● What the task requires: In the copy, include every entry exactly but none of the pictures.

● Exercise material:

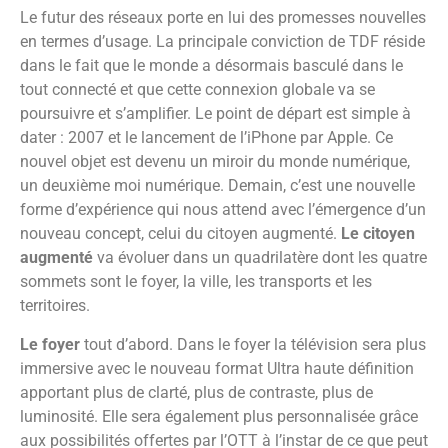
Le futur des réseaux porte en lui des promesses nouvelles
en termes d’usage. La principale conviction de TDF réside
dans le fait que le monde a désormais basculé dans le
tout connecté et que cette connexion globale va se
poursuivre et s’amplifier. Le point de départ est simple à
dater : 2007 et le lancement de l’iPhone par Apple. Ce
nouvel objet est devenu un miroir du monde numérique,
un deuxième moi numérique. Demain, c’est une nouvelle
forme d’expérience qui nous attend avec l’émergence d’un
nouveau concept, celui du citoyen augmenté.
Le citoyen
augmenté
va évoluer dans un quadrilatère dont les quatre
sommets sont le foyer, la ville, les transports et les
territoires.
Le foyer
tout d’abord. Dans le foyer la télévision sera plus
immersive avec le nouveau format Ultra haute définition
apportant plus de clarté, plus de contraste, plus de
luminosité. Elle sera également plus personnalisée grâce
aux possibilités offertes par l’OTT à l’instar de ce que peut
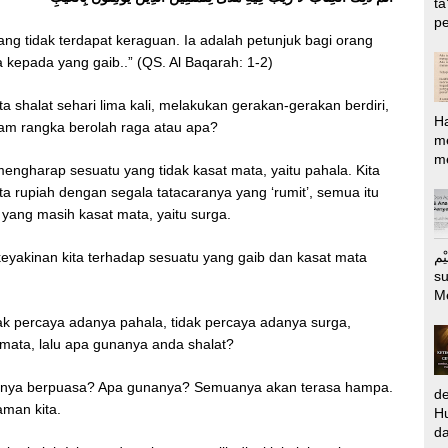
ta
pe
yang tidak terdapat keraguan. Ia adalah petunjuk bagi orang
 kepada yang gaib..” (QS. Al Baqarah: 1-2)
ita shalat sehari lima kali, melakukan gerakan-gerakan berdiri,
H
alam rangka berolah raga atau apa?
m
me
 mengharap sesuatu yang tidak kasat mata, yaitu pahala. Kita
ta rupiah dengan segala tatacaranya yang ‘rumit’, semua itu
 yang masih kasat mata, yaitu surga.
الرَّحِيْم Puj
eyakinan kita terhadap sesuatu yang gaib dan kasat mata
s
M
tidak percaya adanya pahala, tidak percaya adanya surga,
t mata, lalu apa gunanya anda shalat?
anya berpuasa? Apa gunanya? Semuanya akan terasa hampa.
d
aman kita.
Hu
da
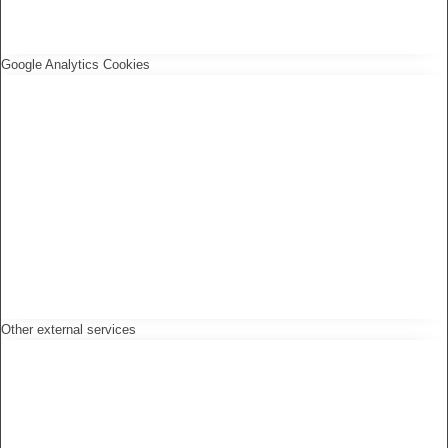
Google Analytics Cookies
Other external services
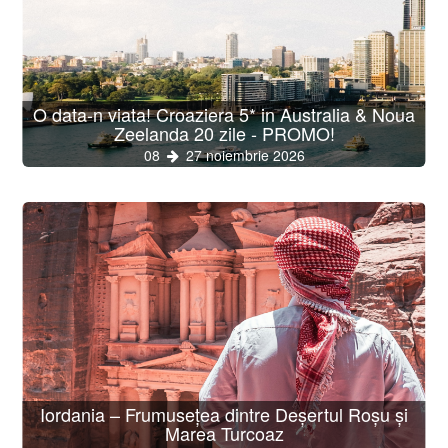
O data-n viata! Croaziera 5* in Australia & Noua
Zeelanda 20 zile - PROMO!
08
27 noiembrie 2026
Iordania – Frumusețea dintre Deșertul Roșu și
Marea Turcoaz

● Response to this exercise:
Le futur des réseaux porte en lui des promesses nouvelles
en termes d’usage. La principale conviction de TDF réside
dans le fait que le monde a désormais basculé dans le
tout connecté et que cette connexion globale va se
poursuivre et s’amplifier. Le point de départ est simple à
dater : 2007 et le lancement de l’iPhone par Apple. Ce
nouvel objet est devenu un miroir du monde numérique,
un deuxième moi numérique. Demain, c’est une nouvelle
forme d’expérience qui nous attend avec l’émergence d’un
nouveau concept, celui du citoyen augmenté.
Le citoyen
augmenté
va évoluer dans un quadrilatère dont les quatre
sommets sont le foyer, la ville, les transports et les
territoires.
Le foyer
tout d’abord. Dans le foyer la télévision sera plus
immersive avec le nouveau format Ultra haute définition
apportant plus de clarté, plus de contraste, plus de
luminosité. Elle sera également plus personnalisée grâce
aux possibilités offertes par l’OTT à l’instar de ce que peut
ta
pe
yang tidak terdapat keraguan. Ia adalah petunjuk bagi orang
 kepada yang gaib..” (QS. Al Baqarah: 1-2)
ita shalat sehari lima kali, melakukan gerakan-gerakan berdiri,
H
alam rangka berolah raga atau apa?
m
me
 mengharap sesuatu yang tidak kasat mata, yaitu pahala. Kita
ta rupiah dengan segala tatacaranya yang ‘rumit’, semua itu
 yang masih kasat mata, yaitu surga.
الرَّحِيْم Puj
eyakinan kita terhadap sesuatu yang gaib dan kasat mata
s
M
tidak percaya adanya pahala, tidak percaya adanya surga,
t mata, lalu apa gunanya anda shalat?
anya berpuasa? Apa gunanya? Semuanya akan terasa hampa.
d
aman kita.
Hu
da
Google Analytics Cookies
Other external services
O data-n viata! Croaziera 5* in Australia & Noua
Zeelanda 20 zile - PROMO!
08
27 noiembrie 2026
Iordania – Frumusețea dintre Deșertul Roșu și
Marea Turcoaz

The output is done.